There are hundreds of books out there on writing. With so many choices, it can be difficult to narrow it down to the one that fits your writing project, process, and approach. Compiled from the recommendations of Write for You podcast guests and trusted OWRC graduate colleagues from past and present, the Graduate Writer’s Reading List is a short collection of books with a wide range of approaches. Whether you are interested in practice or process, texts that are short or long, this collection aims to help you find the book you need without hours of scrolling. 

Searching for a quick read to fit a packed schedule? Look for the asterisks next to each book title for a rough guide on length:

* books 200 pages or less
** books 200-350 pages
*** books 350+ pages


What I Talk About When I Talk About Running by Haruki Murakami (Vintage International, 2009) *

Recommended by Lily Shapiro in Write for You, Season 2, Episode 2

Available from the UW Libraries in print.

From the publisher:

An intimate look at writing, running, and the incredible way they intersect, What I Talk About When I Talk About Running is an illuminating glimpse into the solitary passions of one of our greatest artists.

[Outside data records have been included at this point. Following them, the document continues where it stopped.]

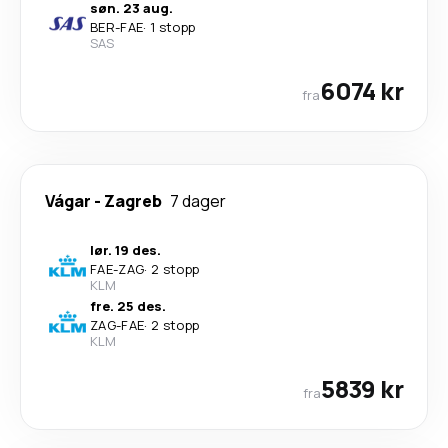
søn. 23 aug.
BER
-
FAE
·
1 stopp
SAS
6074 kr
fra
Vágar
-
Zagreb
7 dager
lør. 19 des.
FAE
-
ZAG
·
2 stopp
KLM
fre. 25 des.
ZAG
-
FAE
·
2 stopp
KLM
5839 kr
fra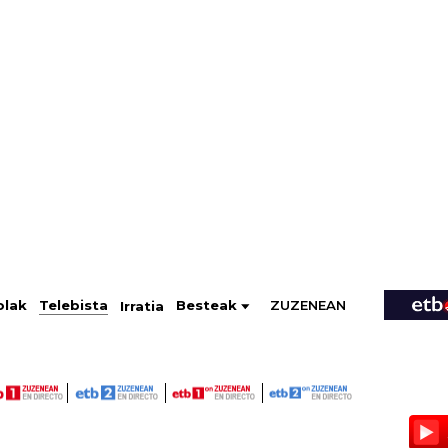
ZUZENEAN
Telebista
Besteak
olak
Irratia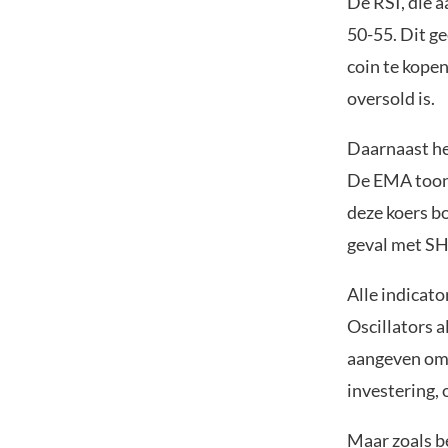
De RSI, die a
50-55. Dit g
coin te kopen
oversold is.
Daarnaast he
De EMA toont
deze koers bo
geval met SH
Alle indicato
Oscillators a
aangeven om 
investering, 
Maar zoals be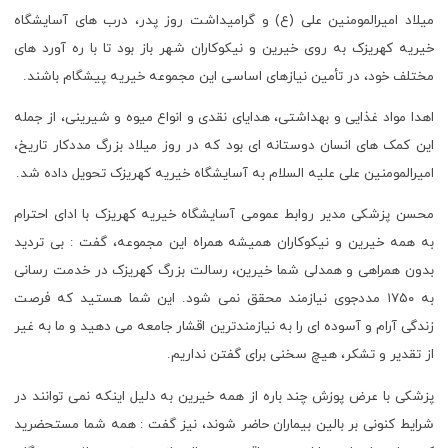
میلاد امیرالمومنین علی (ع) و گرامیداشت روز پدر، درب های آسایشگاه
خیریه کهریزک به روی خیرین و نیکوکاران شهر باز بود تا با ره آورد های
مختلف خود، در تأمین نیازهای اساسی این مجموعه خیریه پیشگام باشند.
اهدا مواد غذایی و بهداشتی، هدایای نقدی و انواع میوه و شیرینی، از جمله
این کمک های انسان دوستانه ای بود که در روز میلاد بزرگ مددکار تاریخ،
امیرالمومنین علی علیه السلام به آسایشگاه خیریه کهریزک تحویل داده شد.
محسن پزشکی مدیر روابط عمومی آسایشگاه خیریه کهریزک با ادای احترام
به همه خیرین و نیکوکاران همیشه همراه این مجموعه، گفت : بی تردید
بدون همراهی و همدلی شما خیرین، رسالت بزرگ کهریزک در خدمت رسانی
به ۱۷۵۰ مددجوی نیازمند محقق نمی شود. این شما هستید که فرصت
زندگی آرام و آسوده ای را به نیازمندترین اقشار جامعه می دهید و ما به غیر
از تقدیر و تشکر، هیچ سخنی برای گفتن نداریم.
پزشکی با عرض پوزش چند باره از همه خیرین به دلیل اینکه نمی توانند در
شرایط کنونی بر بالین بیماران حاضر شوند، نیز گفت : همه شما مستحضرید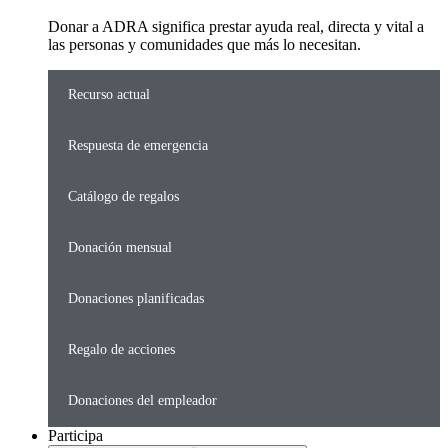
Donar a ADRA significa prestar ayuda real, directa y vital a
las personas y comunidades que más lo necesitan.
Recurso actual
Respuesta de emergencia
Catálogo de regalos
Donación mensual
Donaciones planificadas
Regalo de acciones
Donaciones del empleador
Participa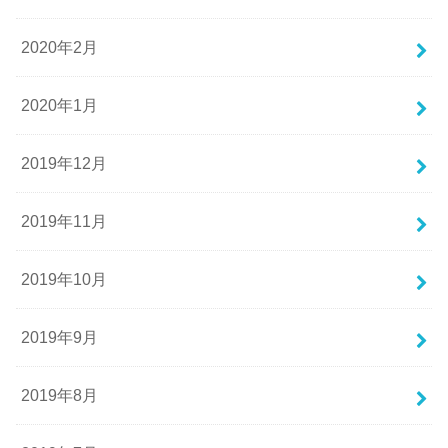
2020年2月
2020年1月
2019年12月
2019年11月
2019年10月
2019年9月
2019年8月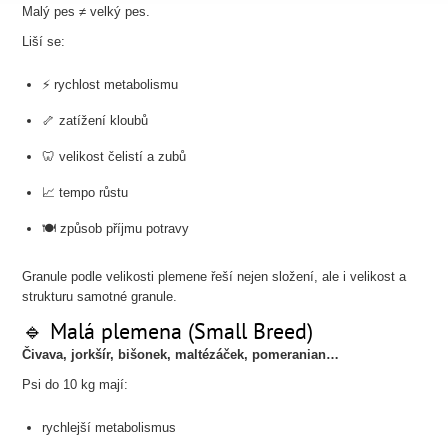
Malý pes ≠ velký pes.
Liší se:
⚡ rychlost metabolismu
🦴 zatížení kloubů
🦷 velikost čelistí a zubů
📈 tempo růstu
🍽️ způsob příjmu potravy
Granule podle velikosti plemene řeší nejen složení, ale i velikost a
strukturu samotné granule.
🔹 Malá plemena (Small Breed)
Čivava, jorkšír, bišonek, maltézáček, pomeranian…
Psi do 10 kg mají:
rychlejší metabolismus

While training for the New York City Marathon, Haruki Murakami decided to keep a journal of his progress. The result is a memoir about his intertwined obsessions with running and writing, full of vivid recollections and insights, including the eureka moment when he decided to become a writer. By turns funny and sobering, playful and philosophical, here is a rich and revelatory work that elevates the human need for motion to an art form.


Bird by Bird: Some Instructions on Writing and Life by Anne Lamott (Anchor, 1995) **

Recommendation taken from several guests in Write for You, Season 3, Episode 2 and Episode 3.

Available from the UW Libraries in both eBook and print formats.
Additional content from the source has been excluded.